One of the bootcamps is held in the Ceredigion village of Tresaith. This is the view from the local pub.

But it’s not always a pain-free process. It can be like an awkward and stilted conversation which never ends. Everything you do becomes an effort – even tiny things. It’s relentless and it’s energy sapping. There’s no escape.

Rollercoaster

You’ll go through waves of elation and despair. There will be times when long forgotten Welsh words start zipping back into your head and sentences seem to magically form themselves. And there’ll be times when the whole lot comes crashing down in a horrible and dispirtiting mess.

There’ll be moments when you’re hit by the absurdity of the situation – that you’re part of a group of adults who all speak English but are pretending that they don’t. But you’ll also see how much the language means to people.

You’ll hear people’s stories and the reasons why they’re there. Some to improve job prospects. Some as lovers of language. But most trying to reconnect in some way with a part of their Welsh identity which they feel has been denied them.

And while it may seem a strange way to spend a week; to voluntarily live in a world where one language is stifled and replaced by another. What’s even stranger is how this was done on a national scale during the C19th.

How the British establishment treated the Welsh language as a kind of sickness that needed to be cured by removing it from education. And how the consequences of that policy continue to impact the lives of so many people in contemporary Wales.

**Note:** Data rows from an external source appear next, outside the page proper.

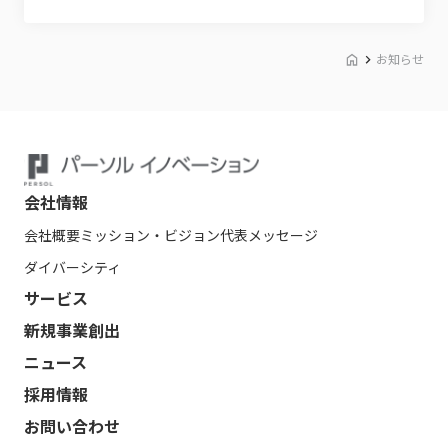
お知らせ
会社情報
会社概要
ミッション・ビジョン
代表メッセージ
ダイバーシティ
サービス
新規事業創出
ニュース
採用情報
お問い合わせ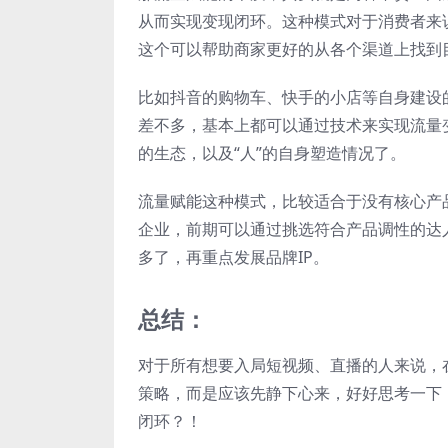
从而实现变现闭环。这种模式对于消费者来
这个可以帮助商家更好的从各个渠道上找到
比如抖音的购物车、快手的小店等自身建设
差不多，基本上都可以通过技术来实现流量
的生态，以及“人”的自身塑造情况了。
流量赋能这种模式，比较适合于没有核心产
企业，前期可以通过挑选符合产品调性的达
多了，再重点发展品牌IP。
总结：
对于所有想要入局短视频、直播的人来说，
策略，而是应该先静下心来，好好思考一下
闭环？！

You can find out more about Say Something in Welsh here or Facebook.

2 thoughts on “They Have Ways of Making You Talk…Welsh”

  1. Being from an English-speaking culture can be a curse.

    I went to Spain in 2007 to attend a Spanish-language school. Telling other learners I was British was a crucial mistake – everybody just wanted to practice their English with me and despite my initial resistance, after a few weeks it was more orless impossible to leave English at home.

    British people are in general so crap at even attempting other languages. I suspect it plays a psychological part in the ribald attitude of most English and many Welsh people to the Welsh language; its survival and attempts to propagate itself. After all – how can you paint a nation and culture as inferior and insular when they are bilingual are you are not?